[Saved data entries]

^^^^^^^^^^^^^^^^

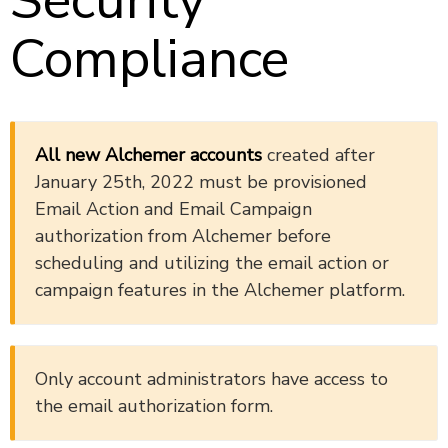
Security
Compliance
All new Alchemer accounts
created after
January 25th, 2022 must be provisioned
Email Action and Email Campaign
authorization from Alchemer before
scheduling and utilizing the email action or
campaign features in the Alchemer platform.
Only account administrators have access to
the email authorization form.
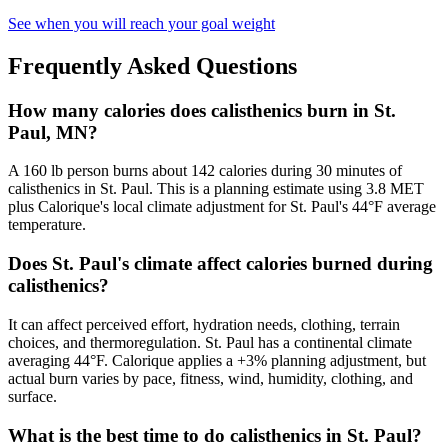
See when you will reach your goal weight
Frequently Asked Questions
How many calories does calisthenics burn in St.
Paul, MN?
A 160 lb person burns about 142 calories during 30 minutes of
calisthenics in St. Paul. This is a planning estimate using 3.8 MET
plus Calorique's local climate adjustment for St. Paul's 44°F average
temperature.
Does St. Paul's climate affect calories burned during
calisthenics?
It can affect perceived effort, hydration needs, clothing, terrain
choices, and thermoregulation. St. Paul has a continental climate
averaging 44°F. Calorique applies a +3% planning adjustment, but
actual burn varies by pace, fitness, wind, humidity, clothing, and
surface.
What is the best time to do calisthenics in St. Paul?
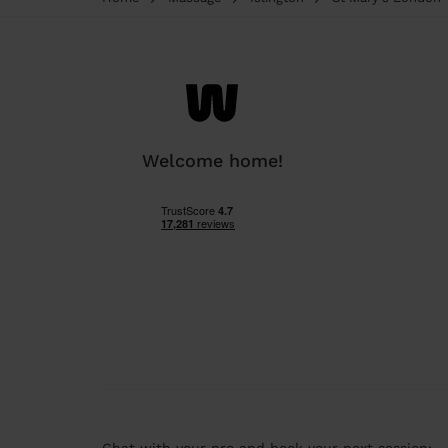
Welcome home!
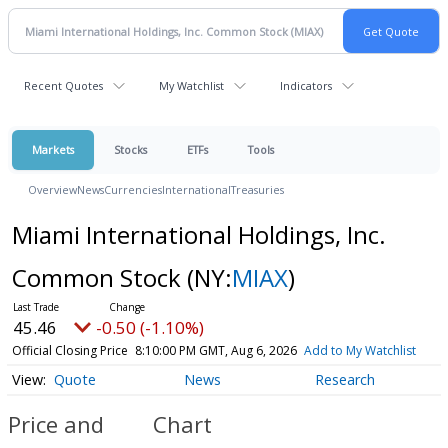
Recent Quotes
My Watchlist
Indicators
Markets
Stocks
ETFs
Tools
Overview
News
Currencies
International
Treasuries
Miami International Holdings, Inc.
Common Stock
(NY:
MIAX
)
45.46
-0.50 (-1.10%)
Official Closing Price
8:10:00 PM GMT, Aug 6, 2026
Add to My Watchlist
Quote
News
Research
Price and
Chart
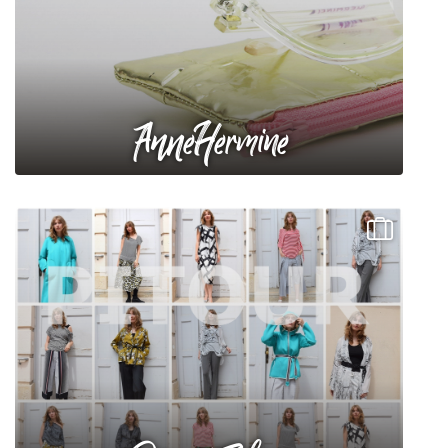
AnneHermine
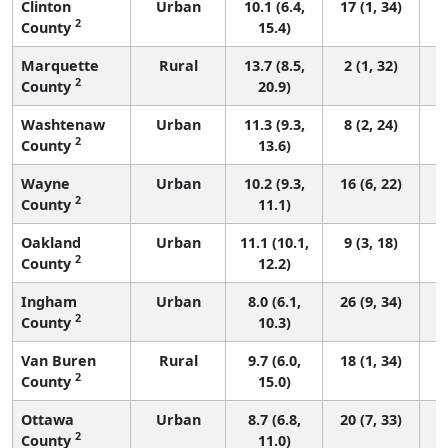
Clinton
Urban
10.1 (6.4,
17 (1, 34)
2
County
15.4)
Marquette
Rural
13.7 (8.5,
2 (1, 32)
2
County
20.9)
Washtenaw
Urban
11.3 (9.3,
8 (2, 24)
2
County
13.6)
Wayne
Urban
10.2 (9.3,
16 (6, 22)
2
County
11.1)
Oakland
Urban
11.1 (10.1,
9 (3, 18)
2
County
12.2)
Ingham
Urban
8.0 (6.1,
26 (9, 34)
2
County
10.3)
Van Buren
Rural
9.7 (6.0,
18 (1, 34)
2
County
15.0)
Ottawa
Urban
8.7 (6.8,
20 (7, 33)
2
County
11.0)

^^^^^^^^^^^^^^^^

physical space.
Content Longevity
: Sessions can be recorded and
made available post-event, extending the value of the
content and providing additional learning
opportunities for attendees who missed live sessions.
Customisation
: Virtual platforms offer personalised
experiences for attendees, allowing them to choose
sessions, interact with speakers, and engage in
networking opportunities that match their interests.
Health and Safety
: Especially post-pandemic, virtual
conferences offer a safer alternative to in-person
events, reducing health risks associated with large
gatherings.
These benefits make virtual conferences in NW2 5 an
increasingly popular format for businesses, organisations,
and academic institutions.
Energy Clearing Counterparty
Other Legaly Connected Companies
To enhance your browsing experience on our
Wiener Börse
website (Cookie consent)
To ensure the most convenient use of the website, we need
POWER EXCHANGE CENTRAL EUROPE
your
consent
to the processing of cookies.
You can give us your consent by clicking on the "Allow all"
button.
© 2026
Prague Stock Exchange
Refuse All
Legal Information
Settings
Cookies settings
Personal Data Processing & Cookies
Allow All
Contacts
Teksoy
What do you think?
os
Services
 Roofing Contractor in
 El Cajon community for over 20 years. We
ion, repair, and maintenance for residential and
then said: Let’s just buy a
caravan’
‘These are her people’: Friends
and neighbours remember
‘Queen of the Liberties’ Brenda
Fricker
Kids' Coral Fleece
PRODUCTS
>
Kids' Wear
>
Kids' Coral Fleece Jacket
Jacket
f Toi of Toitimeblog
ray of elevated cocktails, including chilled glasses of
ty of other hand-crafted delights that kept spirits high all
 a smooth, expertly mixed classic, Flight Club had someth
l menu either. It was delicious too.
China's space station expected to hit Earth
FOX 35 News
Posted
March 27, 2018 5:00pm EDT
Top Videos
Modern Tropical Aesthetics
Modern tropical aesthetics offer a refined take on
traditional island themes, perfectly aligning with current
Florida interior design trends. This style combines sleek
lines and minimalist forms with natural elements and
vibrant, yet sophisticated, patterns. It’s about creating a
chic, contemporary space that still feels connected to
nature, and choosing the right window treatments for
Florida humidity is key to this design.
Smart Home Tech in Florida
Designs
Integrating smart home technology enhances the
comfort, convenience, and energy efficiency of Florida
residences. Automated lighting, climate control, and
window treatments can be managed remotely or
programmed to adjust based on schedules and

^^^^^^^^^^^^^^^^

_Task instructions:_ An exact copy of the lines above, from the one containing "calisthenics in St. Paul." down to the one containing "averaging 44°F. Calorique" and including both, is the whole answer; retype it and nothing else.

_Response to this task:_
calisthenics in St. Paul. This is a planning estimate using 3.8 MET
plus Calorique's local climate adjustment for St. Paul's 44°F average
temperature.
Does St. Paul's climate affect calories burned during
calisthenics?
It can affect perceived effort, hydration needs, clothing, terrain
choices, and thermoregulation. St. Paul has a continental climate
averaging 44°F. Calorique applies a +3% planning adjustment, but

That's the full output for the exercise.